__Record set__.
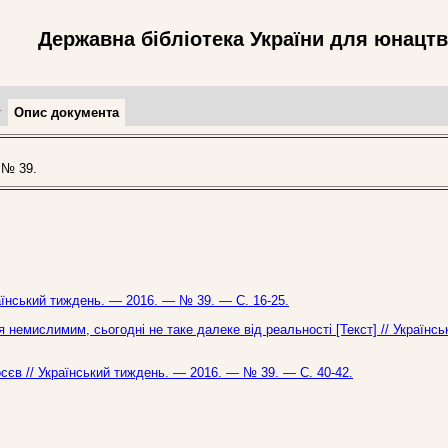
Державна бібліотека України для юнацт
т
Опис документа
 № 39.
країнський тиждень. — 2016. — № 39. — С. 16-25.
немислимим, сьогодні не таке далеке від реальності [Текст] // Українсь
осєв // Український тиждень. — 2016. — № 39. — С. 40-42.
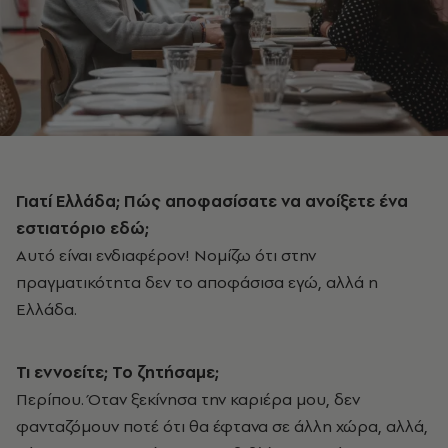
Γιατί Ελλάδα; Πώς αποφασίσατε να ανοίξετε ένα
εστιατόριο εδώ;
Αυτό είναι ενδιαφέρον! Νομίζω ότι στην
πραγματικότητα δεν το αποφάσισα εγώ, αλλά η
Ελλάδα.
Τι εννοείτε; Το ζητήσαμε;
Περίπου. Όταν ξεκίνησα την καριέρα μου, δεν
φανταζόμουν ποτέ ότι θα έφτανα σε άλλη χώρα, αλλά,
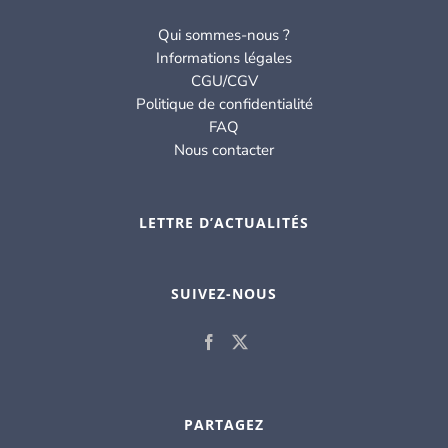
Qui sommes-nous ?
Informations légales
CGU/CGV
Politique de confidentialité
FAQ
Nous contacter
LETTRE D’ACTUALITÉS
SUIVEZ-NOUS
PARTAGEZ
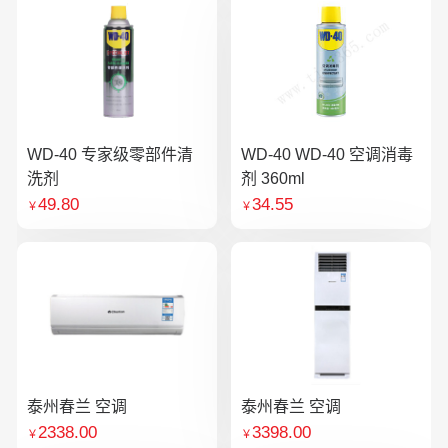
WD-40 专家级零部件清
WD-40 WD-40 空调消毒
洗剂
剂 360ml
49.80
34.55
￥
￥
泰州春兰 空调
泰州春兰 空调
2338.00
3398.00
￥
￥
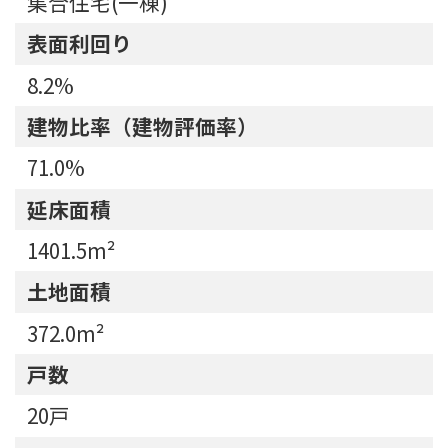
集合住宅(一棟)
表面利回り
8.2%
建物比率（建物評価率）
71.0%
延床面積
1401.5m²
土地面積
372.0m²
戸数
20戸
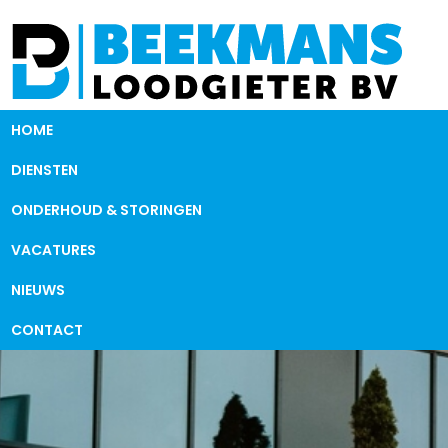
HOME
DIENSTEN
ONDERHOUD & STORINGEN
VACATURES
NIEUWS
CONTACT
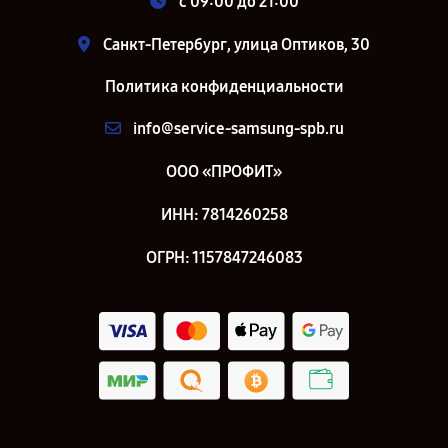
c 09:00 до 21:00
Санкт-Петербург, улица Оптиков, 30
Политика конфиденциальности
info@service-samsung-spb.ru
ООО «ПРОФИТ»
ИНН: 7814260258
ОГРН: 1157847246083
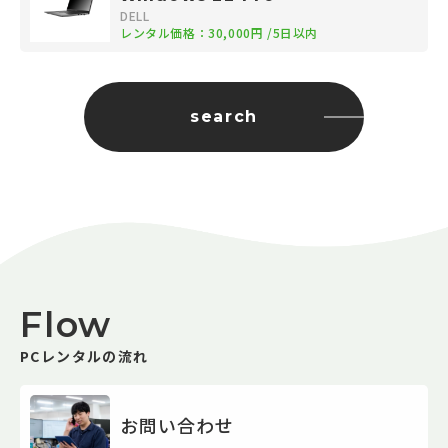
DELL
レンタル価格：
30,000円
/5日以内
search
Flow
PCレンタルの流れ
お問い合わせ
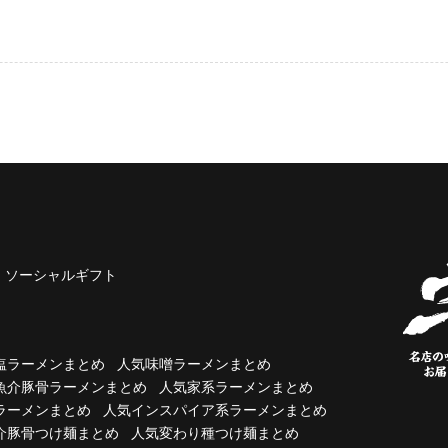
ソーシャルギフト
塩ラーメンまとめ
人気味噌ラーメンまとめ
魚介豚骨ラーメンまとめ
人気家系ラーメンまとめ
ラーメンまとめ
人気インスパイア系ラーメンまとめ
介豚骨つけ麺まとめ
人気変わり種つけ麺まとめ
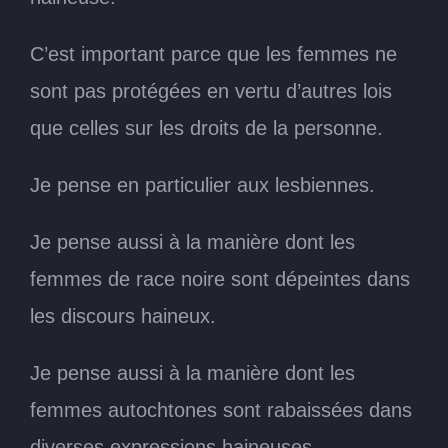
C’est important parce que les femmes ne
sont pas protégées en vertu d’autres lois
que celles sur les droits de la personne.
Je pense en particulier aux lesbiennes.
Je pense aussi à la manière dont les
femmes de race noire sont dépeintes dans
les discours haineux.
Je pense aussi à la manière dont les
femmes autochtones sont rabaissées dans
diverses expressions haineuses.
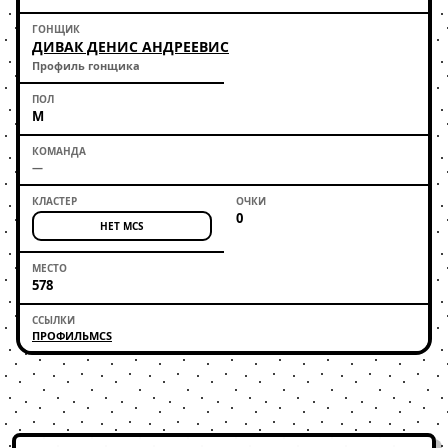
ДИВАК ДЕНИС АНДРЕЕВИС
Профиль гонщика
М
—
0
НЕТ MCS
578
ПРОФИЛЬ
MCS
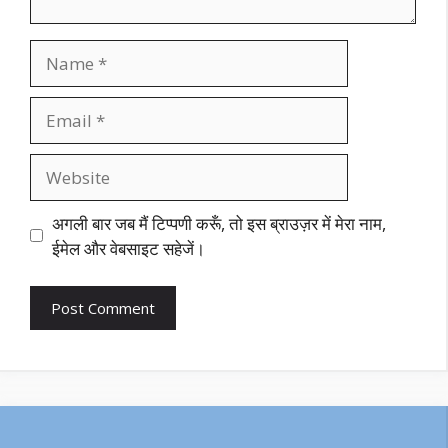
Name
Email
Website
अगली बार जब मैं टिप्पणी करूँ, तो इस ब्राउज़र में मेरा नाम,
ईमेल और वेबसाइट सहेजें।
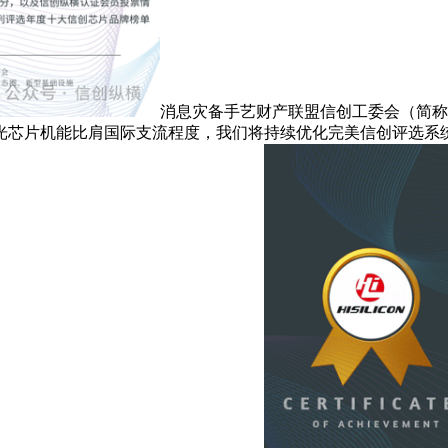
消息灾备手艺财产联盟信创工委会（简称
光芯片机能比肩国际支流程度，我们将持续优化完美信创评选系统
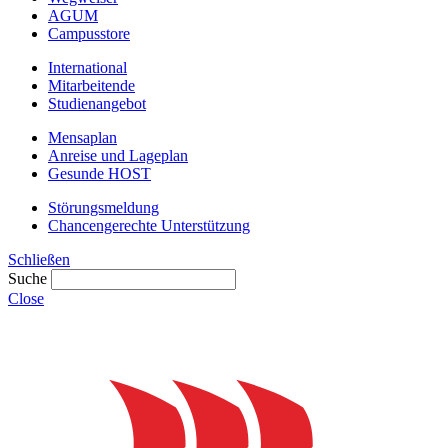
AGUM
Campusstore
International
Mitarbeitende
Studienangebot
Mensaplan
Anreise und Lageplan
Gesunde HOST
Störungsmeldung
Chancengerechte Unterstützung
Schließen
Suche
Close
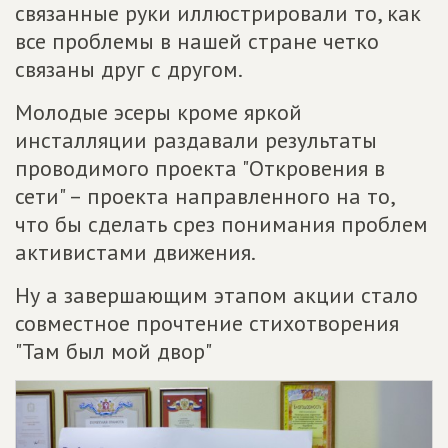
связанные руки иллюстрировали то, как
все проблемы в нашей стране четко
связаны друг с другом.
Молодые эсеры кроме яркой
инсталляции раздавали результаты
проводимого проекта "Откровения в
сети" – проекта направленного на то,
что бы сделать срез понимания проблем
активистами движения.
Ну а завершающим этапом акции стало
совместное прочтение стихотворения
"Там был мой двор"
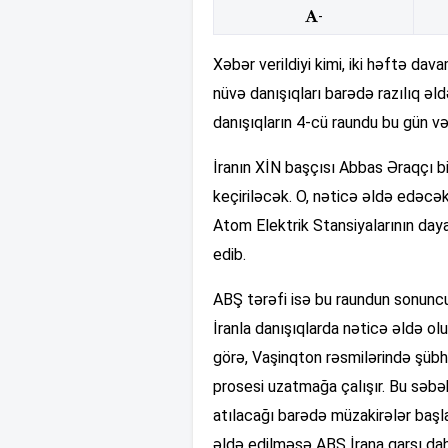
-
Xəbər verildiyi kimi, iki həftə d
nüvə danışıqları barədə razılıq əld
danışıqların 4-cü raundu bu gün v
İranın XİN başçısı Abbas Əraqçı bil
keçiriləcək. O, nəticə əldə edəcək
Atom Elektrik Stansiyalarının daya
edib.
ABŞ tərəfi isə bu raundun sonuncu 
İranla danışıqlarda nəticə əldə 
görə, Vaşinqton rəsmilərində şübh
prosesi uzatmağa çalışır. Bu səbə
atılacağı barədə müzakirələr başl
əldə edilməsə ABŞ İrana qarşı da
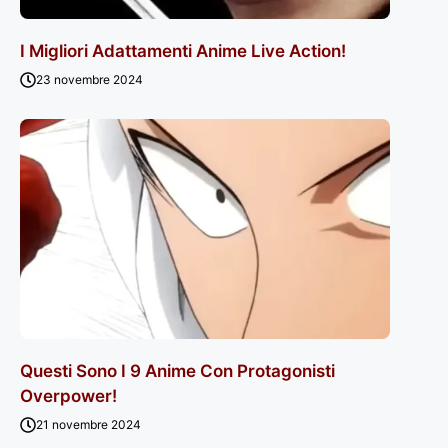
I Migliori Adattamenti Anime Live Action!
23 novembre 2024
Questi Sono I 9 Anime Con Protagonisti
Overpower!
21 novembre 2024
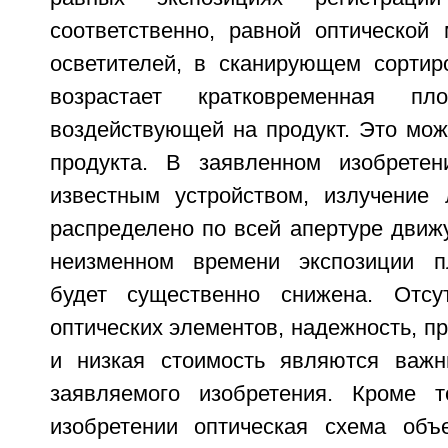
соответственно, равной оптической
осветителей, в сканирующем сортир
возрастает кратковременная пло
воздействующей на продукт. Это мож
продукта. В заявленном изобретен
известным устройством, излучение 
распределено по всей апертуре движ
неизменном времени экспозиции п
будет существенно снижена. Отсу
оптических элементов, надежность, пр
и низкая стоимость являются важн
заявляемого изобретения. Кроме т
изобретении оптическая схема объ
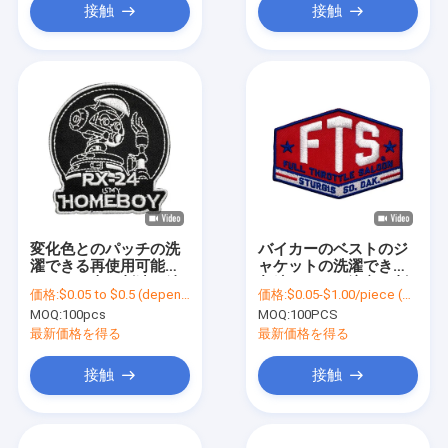
接触
接触
変化色とのパッチの洗
バイカーのベストのジ
濯できる再使用可能の
ャケットの洗濯できる
カートン車の刺繍の鉄
収縮のための注文の刺
価格:
$0.05 to $0.5 (depends on the design and order quantity)
価格:
$0.05-$1.00/piece (depends on the design and order quantity)
繍パッチ
MOQ:
100pcs
MOQ:
100PCS
最新価格を得る
最新価格を得る
接触
接触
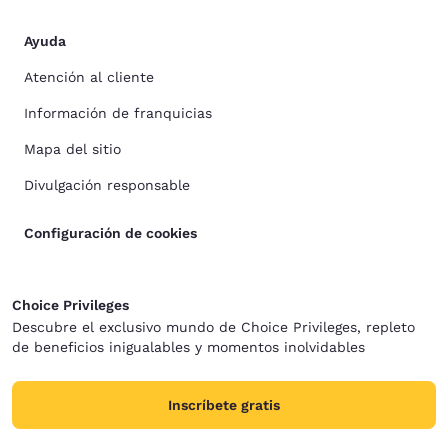
Ayuda
Atención al cliente
Información de franquicias
Mapa del sitio
Divulgación responsable
Configuración de cookies
Choice Privileges
Descubre el exclusivo mundo de Choice Privileges, repleto
de beneficios inigualables y momentos inolvidables
Inscríbete gratis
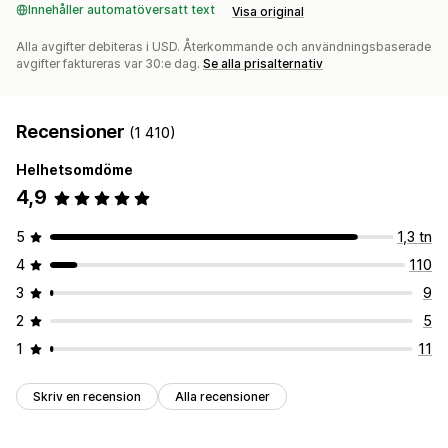
Innehåller automatöversatt text
Visa original
Alla avgifter debiteras i USD. Återkommande och användningsbaserade
avgifter faktureras var 30:e dag.
Se alla prisalternativ
Recensioner
(1 410)
Helhetsomdöme
4,9
5
1,3 tn
4
110
3
9
2
5
1
11
Skriv en recension
Alla recensioner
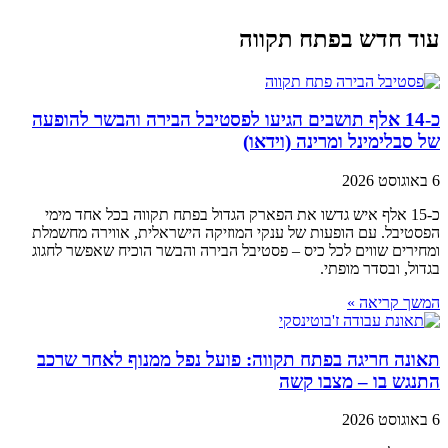
עוד חדש בפתח תקווה
כ-14 אלף תושבים הגיעו לפסטיבל הבירה והבשר להופעה
של סבלימינל ומרינה (וידאו)
6 באוגוסט 2026
כ-15 אלף איש גדשו את הפארק הגדול בפתח תקווה בכל אחד מימי
הפסטיבל. עם הופעות של ענקי המוזיקה הישראלית, אווירה מחשמלת
ומחירים שווים לכל כיס – פסטיבל הבירה והבשר הוכיח שאפשר לחגוג
בגדול, ובסדר מופתי.
המשך קריאה »
תאונה חריגה בפתח תקווה: פועל נפל ממנוף לאחר שרכב
התנגש בו – מצבו קשה
6 באוגוסט 2026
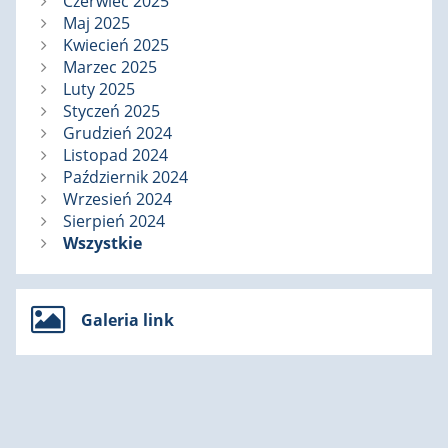
Czerwiec 2025
Maj 2025
Kwiecień 2025
Marzec 2025
Luty 2025
Styczeń 2025
Grudzień 2024
Listopad 2024
Październik 2024
Wrzesień 2024
Sierpień 2024
Wszystkie
Galeria link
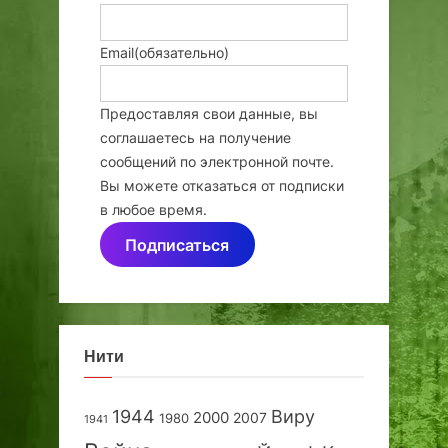
Email
(обязательно)
Предоставляя свои данные, вы
соглашаетесь на получение
сообщений по электронной почте.
Вы можете отказаться от подписки
в любое время.
Подписаться
Нити
1944
Виру
2000
2007
1980
1941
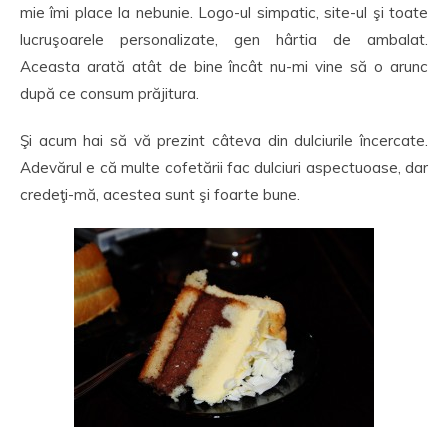
mie îmi place la nebunie. Logo-ul simpatic, site-ul şi toate
lucruşoarele personalizate, gen hârtia de ambalat.
Aceasta arată atât de bine încât nu-mi vine să o arunc
după ce consum prăjitura.
Şi acum hai să vă prezint câteva din dulciurile încercate.
Adevărul e că multe cofetării fac dulciuri aspectuoase, dar
credeţi-mă, acestea sunt şi foarte bune.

__Task requirements__. Take only the lines above from the one that has "International" through the one that has "воздействующей на продукт. Это мож" and reproduce them exactly, omitting any pictures.

__Reply to the task__.
International
Mitarbeitende
Studienangebot
Mensaplan
Anreise und Lageplan
Gesunde HOST
Störungsmeldung
Chancengerechte Unterstützung
Schließen
Suche
Close
связанные руки иллюстрировали то, как
все проблемы в нашей стране четко
связаны друг с другом.
Молодые эсеры кроме яркой
инсталляции раздавали результаты
проводимого проекта "Откровения в
сети" – проекта направленного на то,
что бы сделать срез понимания проблем
активистами движения.
Ну а завершающим этапом акции стало
совместное прочтение стихотворения
"Там был мой двор"
-
Xəbər verildiyi kimi, iki həftə d
nüvə danışıqları barədə razılıq əld
danışıqların 4-cü raundu bu gün v
İranın XİN başçısı Abbas Əraqçı bil
keçiriləcək. O, nəticə əldə edəcək
Atom Elektrik Stansiyalarının daya
edib.
ABŞ tərəfi isə bu raundun sonuncu 
İranla danışıqlarda nəticə əldə 
görə, Vaşinqton rəsmilərində şübh
prosesi uzatmağa çalışır. Bu səbə
atılacağı barədə müzakirələr başl
əldə edilməsə ABŞ İrana qarşı da
I Migliori Adattamenti Anime Live Action!
23 novembre 2024
Questi Sono I 9 Anime Con Protagonisti
Overpower!
21 novembre 2024
соответственно, равной оптической
осветителей, в сканирующем сортир
возрастает кратковременная пло
воздействующей на продукт. Это мож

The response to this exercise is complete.